It is revelation to that person only

I’ve always liked Thomas Paine’s point about revelation in The Age of Reason.

Every national church or religion has established itself by pretending some special mission from God, communicated to certain individuals. The Jews have their Moses; the Christians their Jesus Christ, their apostles and saints; and the Turks their Mahomet; as if the way to God was not open to every man alike.

Each of those churches shows certain books, which they call revelation, or the Word of God. The Jews say that their Word of God was given by God to Moses face to face; the Christians say, that their Word of God came by divine inspiration; and the Turks say, that their Word of God (the Koran) was brought by an angel from heaven. Each of those churches accuses the other of unbelief; and, for my own part, I disbelieve them all.

As it is necessary to affix right ideas to words, I will, before I proceed further into the subject, offer some observations on the word ‘revelation.’ Revelation when applied to religion, means something communicated immediately from God to man.

No one will deny or dispute the power of the Almighty to make such a communication if he pleases. But admitting, for the sake of a case, that something has been revealed to a certain person, and not revealed to any other person, it is revelation to that person only.
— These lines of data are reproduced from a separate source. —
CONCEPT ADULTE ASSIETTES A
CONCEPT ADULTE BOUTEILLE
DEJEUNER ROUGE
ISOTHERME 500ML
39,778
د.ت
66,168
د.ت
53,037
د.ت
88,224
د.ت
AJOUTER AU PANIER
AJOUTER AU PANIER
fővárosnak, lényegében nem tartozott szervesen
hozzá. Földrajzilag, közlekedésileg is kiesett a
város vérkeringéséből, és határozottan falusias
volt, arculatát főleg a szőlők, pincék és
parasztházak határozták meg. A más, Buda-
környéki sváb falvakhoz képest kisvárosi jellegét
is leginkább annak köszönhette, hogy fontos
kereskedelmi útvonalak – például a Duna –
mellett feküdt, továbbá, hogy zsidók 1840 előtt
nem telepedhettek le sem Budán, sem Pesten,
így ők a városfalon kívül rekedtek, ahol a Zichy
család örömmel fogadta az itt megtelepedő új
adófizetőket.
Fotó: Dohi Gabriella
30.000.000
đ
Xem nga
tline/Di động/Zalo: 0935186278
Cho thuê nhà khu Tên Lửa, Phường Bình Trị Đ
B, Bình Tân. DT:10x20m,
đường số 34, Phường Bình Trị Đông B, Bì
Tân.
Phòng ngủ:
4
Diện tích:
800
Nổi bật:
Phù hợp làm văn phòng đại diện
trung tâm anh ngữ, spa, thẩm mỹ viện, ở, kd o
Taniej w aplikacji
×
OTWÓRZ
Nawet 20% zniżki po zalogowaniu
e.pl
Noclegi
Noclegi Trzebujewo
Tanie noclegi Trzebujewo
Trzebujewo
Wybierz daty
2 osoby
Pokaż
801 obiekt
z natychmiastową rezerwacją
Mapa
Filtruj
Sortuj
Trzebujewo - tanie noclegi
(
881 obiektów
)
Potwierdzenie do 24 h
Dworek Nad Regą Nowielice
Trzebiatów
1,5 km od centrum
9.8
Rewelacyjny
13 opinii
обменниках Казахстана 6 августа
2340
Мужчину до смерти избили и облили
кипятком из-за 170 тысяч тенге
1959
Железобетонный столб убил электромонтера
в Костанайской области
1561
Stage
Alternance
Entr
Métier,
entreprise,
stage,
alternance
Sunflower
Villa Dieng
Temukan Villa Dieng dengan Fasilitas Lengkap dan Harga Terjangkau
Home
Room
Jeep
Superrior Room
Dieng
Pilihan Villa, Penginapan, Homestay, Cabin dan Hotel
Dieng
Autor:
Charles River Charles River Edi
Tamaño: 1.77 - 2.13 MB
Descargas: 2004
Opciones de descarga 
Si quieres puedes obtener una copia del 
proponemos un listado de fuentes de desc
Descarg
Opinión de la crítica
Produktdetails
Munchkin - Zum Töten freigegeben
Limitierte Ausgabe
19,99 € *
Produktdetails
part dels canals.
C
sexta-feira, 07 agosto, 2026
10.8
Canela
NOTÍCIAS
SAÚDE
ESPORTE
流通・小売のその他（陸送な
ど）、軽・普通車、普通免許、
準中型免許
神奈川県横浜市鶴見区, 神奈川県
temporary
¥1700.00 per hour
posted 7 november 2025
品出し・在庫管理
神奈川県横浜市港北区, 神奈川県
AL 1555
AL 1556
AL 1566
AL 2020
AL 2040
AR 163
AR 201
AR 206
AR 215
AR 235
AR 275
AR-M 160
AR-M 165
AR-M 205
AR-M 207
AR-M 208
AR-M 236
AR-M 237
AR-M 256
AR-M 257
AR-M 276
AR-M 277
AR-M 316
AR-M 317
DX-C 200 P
When he tells it to a second person, a second to a third, a third to a fourth, and so on, it ceases to be a revelation to all those persons. It is revelation to the first person only, and hearsay to every other, and, consequently, they are not obliged to believe it.

It is a contradiction in terms and ideas to call anything a revelation that comes to us at second hand, either verbally or in writing. Revelation is necessarily limited to the first communication. After this, it is only an account of something which that person says was a revelation made to him; and though he may find himself obliged to believe it, it cannot be incumbent on me to believe it in the same manner, for it was not a revelation made to me, and I have only his word for it that it was made to him.

When Moses told the children of Israel that he received the two tables of the commandments from the hand of God, they were not obliged to believe him, because they had no other authority for it than his telling them so; and I have no other authority for it than some historian telling me so, the commandments carrying no internal evidence of divinity with them. They contain some good moral precepts such as any man qualified to be a lawgiver or a legislator could produce himself, without having recourse to supernatural intervention. [NOTE: It is, however, necessary to except the declamation which says that God 'visits the sins of the fathers upon the children'. This is contrary to every principle of moral justice.—Author.]

When I am told that the Koran was written in Heaven, and brought to Mahomet by an angel, the account comes to near the same kind of hearsay evidence and second hand authority as the former. I did not see the angel myself, and therefore I have a right not to believe it.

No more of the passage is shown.